На небе все стояли какие-то задумчивые дымчатые облака, чуть заметно развивались, свивались и медленно двигались к горизонту, точно старинные свитки, которые внимательно читал кто-то великий и невидный.
Дорога шла мимо огородов татьяновцев, потом лесом.
На огородах высокими рядами цвели подсолнухи. Ярко-желтые головы их, поднимаясь от земли, искали на небе солнца, но оно пряталось от них за свитками облаков, точно отдыхало на них больное, и досадливо щурилось вниз.
На лесной опушке белыми пятнами вкропились в темную зелень молодые тополи, и издали было видно, как безостановочно дрожали их чуткие листья.
Но лес вдоль дороги молчал.
В глубокой бездне его ветвей было много замкнутой тайны, уходящей вдаль.
Там, где сходились синие тени, внизу у корней, казалось, крадучись шли куда-то тонкие стволы, шли тихо, прячась один за другого, и пропадали в глубине.
Узкая, ровная дорога вонзалась в лес острой стрелой.
Дымили избы; пахло навозом. Грязная курносая баба загоняла во двор с улицы грязного поросенка, и бегала за ним, и швыряла в него комьями земли и палками. Поросенок визжал, и визжала баба, и с обеих сторон улицы смотрели на них серые низкие рубленые избы, похожие на почерневшие от дождей гнилые копны.
Со стороны гумен доносилась песня, пели девки хором, пели теми страшными голосами, в которых нет музыки, а есть отслоившаяся боль, и вой ветра в трубе, и режущий скрип ножа по стеклу. И слова песни были какие-то страшные, не то новые, не то старые, но все назойливые и пустые:
Дунька капусту поела,
Танька рассол попила,
А Ленка в аптеку побегла,
Отраву себе приняла.
Точно зеленовато-темные сырые пятна по белой стене, расползались эти слова в крикливой оболочке напева по тихому воздуху и бороздили его, крупно мелькая перед глазами.

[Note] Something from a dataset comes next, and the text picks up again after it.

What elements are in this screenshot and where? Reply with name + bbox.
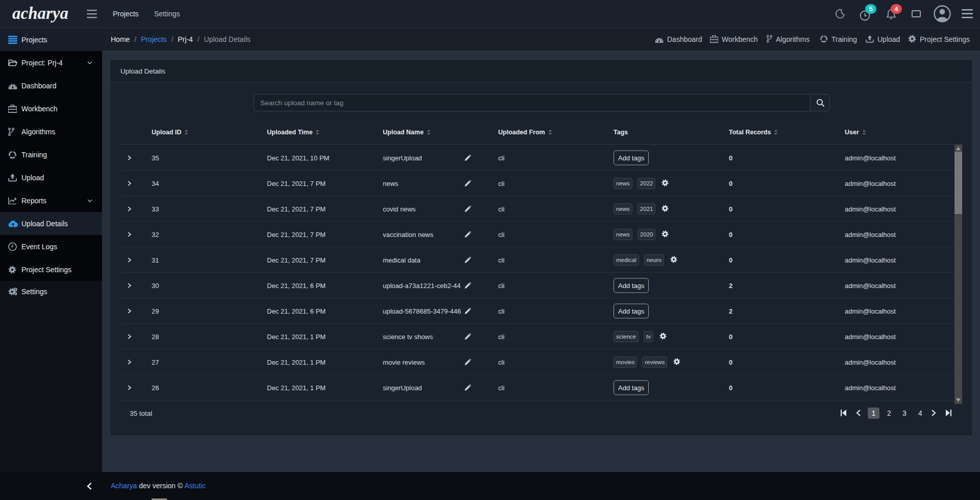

А какой-то худой мужик, босой, в расстегнутой рубахе, с тонкой, длинной палкой в руке, шагал, длинноволосый, в конце улицы, и за ним бежали маленькие ребята, надоедливые, как мошкара, и, подпрыгивая, звонко кричали:
- Родя, а Родя! На копеечку!..
Родя оборачивался и махал на них палкой. Ребята шумно рассыпались, потом собирались снова, как ласточки за копчиком, и снова кричали:
- Родя, Родя, на копеечку!
Когда Шевардин поровнялся с ними, Родя подбежал к нему, улыбающийся и блаженный, и суетливо заговорил:
- Ивану Петрову в Студенок сбегал, копейку дал - раз, кривому Финогену лошадей в ночное отвел, копейку дал - два... Это сколько будет?
- Две будет, - ответил Шевардин.
- Две будет?.. Да Семижениха теперь в Киев к угодничкам посылает за мужа помолиться, тридцать копеек дает, - это сколько будет?
От хутора до Киева было больше тысячи верст.